WHAT THE TASK REQUIRES: Apart from the images, every record here needs to be copied exactly.

───── DATA EXCERPTS

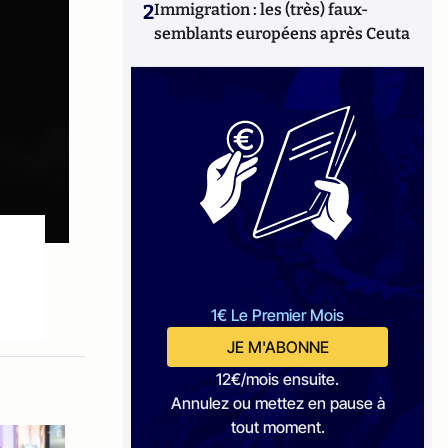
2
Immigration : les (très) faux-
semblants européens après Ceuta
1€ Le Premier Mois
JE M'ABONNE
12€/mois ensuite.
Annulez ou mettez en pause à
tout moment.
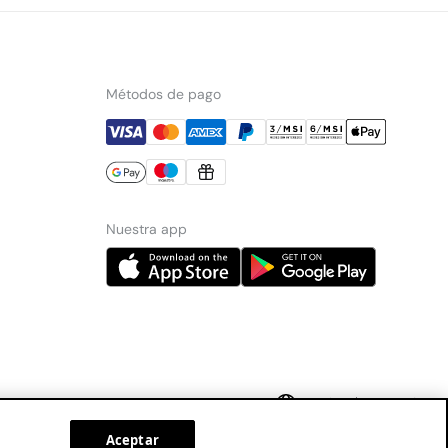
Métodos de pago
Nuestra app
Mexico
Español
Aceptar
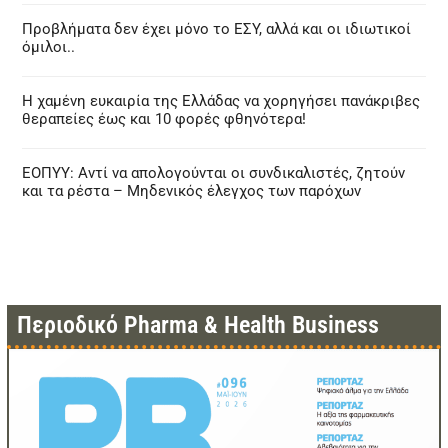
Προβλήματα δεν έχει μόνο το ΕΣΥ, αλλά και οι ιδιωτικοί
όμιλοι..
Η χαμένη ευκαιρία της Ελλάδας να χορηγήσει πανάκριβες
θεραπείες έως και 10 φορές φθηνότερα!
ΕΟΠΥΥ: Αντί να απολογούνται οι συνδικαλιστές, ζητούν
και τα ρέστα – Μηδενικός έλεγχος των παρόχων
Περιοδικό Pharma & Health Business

──────────

EXERCISE OUTPUT:
2
Immigration : les (très) faux-
semblants européens après Ceuta
1€ Le Premier Mois
JE M'ABONNE
12€/mois ensuite.
Annulez ou mettez en pause à
tout moment.
Métodos de pago
Nuestra app
Mexico
Español
Aceptar
Προβλήματα δεν έχει μόνο το ΕΣΥ, αλλά και οι ιδιωτικοί
όμιλοι..
Η χαμένη ευκαιρία της Ελλάδας να χορηγήσει πανάκριβες
θεραπείες έως και 10 φορές φθηνότερα!
ΕΟΠΥΥ: Αντί να απολογούνται οι συνδικαλιστές, ζητούν
και τα ρέστα – Μηδενικός έλεγχος των παρόχων
Περιοδικό Pharma & Health Business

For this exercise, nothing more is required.